The guys took off eventually, leaving him and Dylan alone. Dylan smirked at him and asked, “Do I even want to know what’s behind that shirt?”
Roan got a green tea from the fridge, sat on the couch, and told him everything that had happened that day, leaving out the confrontation with Hatcher and the actual substance of the conversation with Holden. Dylan hadn’t heard about the shooting at the church—the Falcons had been manipulating the TV, watching DVDs—and when he told Dylan about it, he came over, sat beside him, and then took him in his arms and held him. Roan buried his head in the side of his neck and just breathed in the scent of him. It was calming and deeply sad, and yet also kind of arousing. He knew it was a combination of grief and fear that he was going to lose him for good, but it wasn’t enough to throw cold water on his ardor.
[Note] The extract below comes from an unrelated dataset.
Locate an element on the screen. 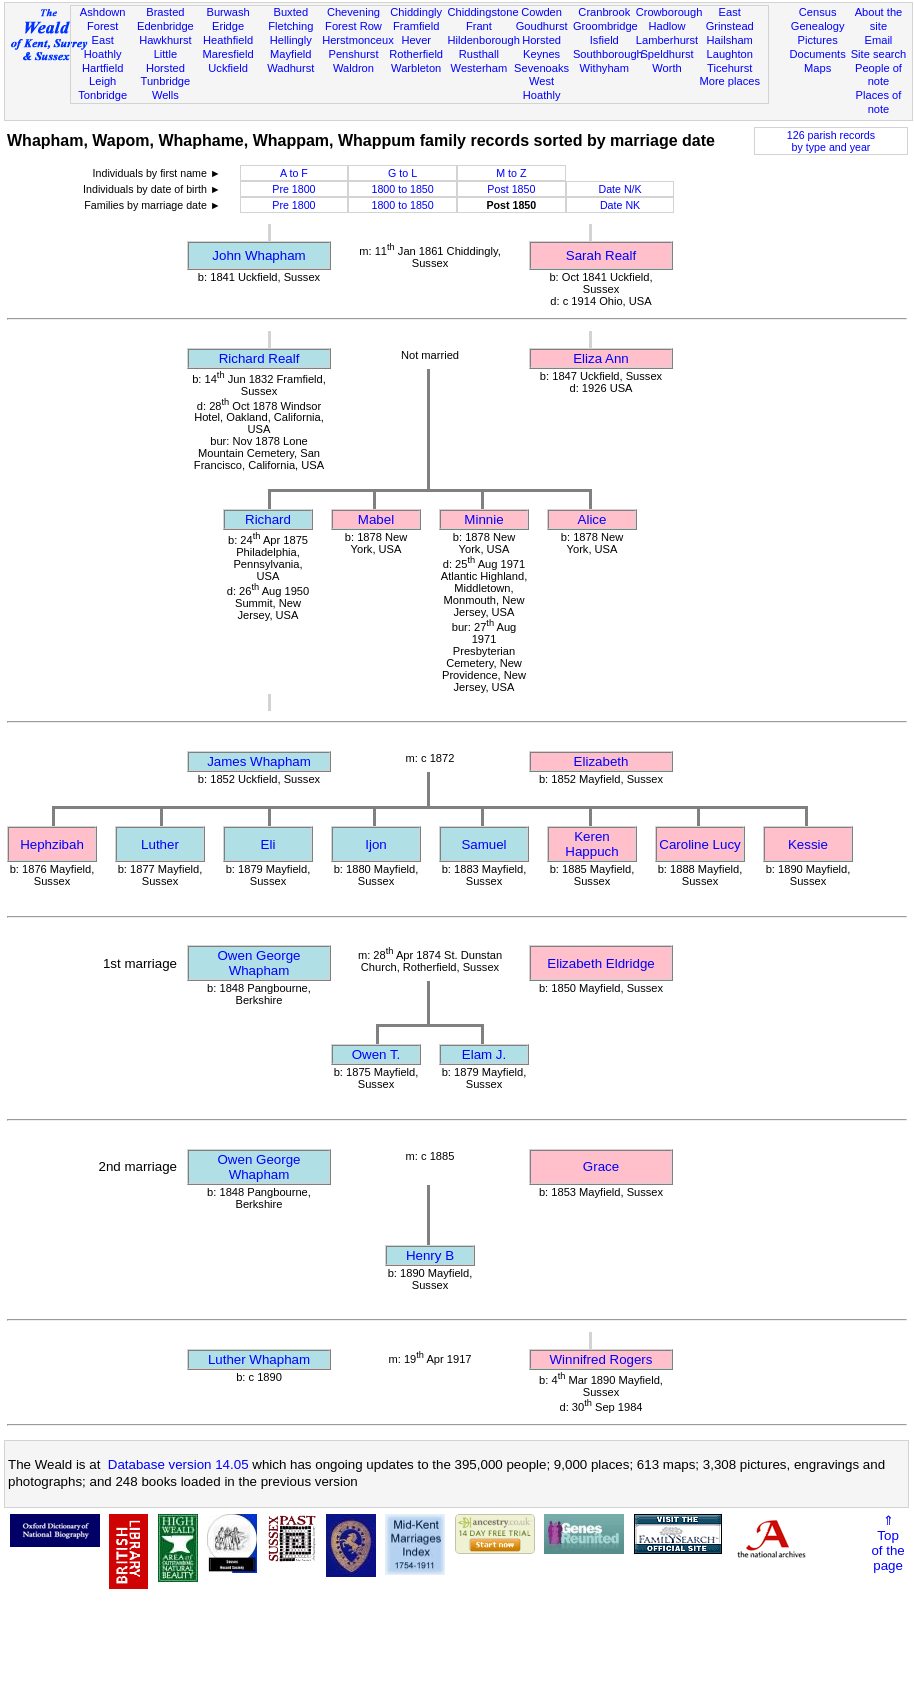 The image size is (914, 1704). Census is located at coordinates (818, 12).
He nibbled Dylan’s neck, and Dylan made a noise in the back of his throat, stroking Roan’s hair. “Are you kidding me? I have to go to yoga soon. I have résumés to circulate and paintings to agonize over.”
“Don’t wanna fool around?”
He sighed wearily, and said, “Are you kidding me? Of course I do, you sexy beast.” Dylan pushed him down onto the couch and kissed him, pinning him down with the weight of his body. Of course, Roan could have easily shoved him off, but he didn’t want to. He sank his arms beneath his shirt, needing the friction of skin on skin, the lovely little death.
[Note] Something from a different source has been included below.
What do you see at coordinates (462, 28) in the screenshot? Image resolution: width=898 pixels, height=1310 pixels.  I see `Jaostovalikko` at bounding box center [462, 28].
The sex was great, so it should have made him felt better, but oddly enough, it didn’t. Afterwards, the melancholia came slamming back full force. They both went upstairs, Dylan to take a quick shower and get dressed for yoga—which Roan tried to talk him out of due to the skinhead thing, but Dylan refused to be a prisoner to those dickheads, which was fair enough. Roan just pulled on some boxer shorts and lay on the bed, staring up at the ceiling as Dylan talked to him from the bathroom. He wasn’t actually listening to much of what he was saying; he was just lulled by the sound of his voice.
Too lulled. Dylan came out, drying his hair with a towel, and as he opened the dresser drawer to pull out his underwear and pants, he looked back at him curiously. “Have you totally zoned out on me?”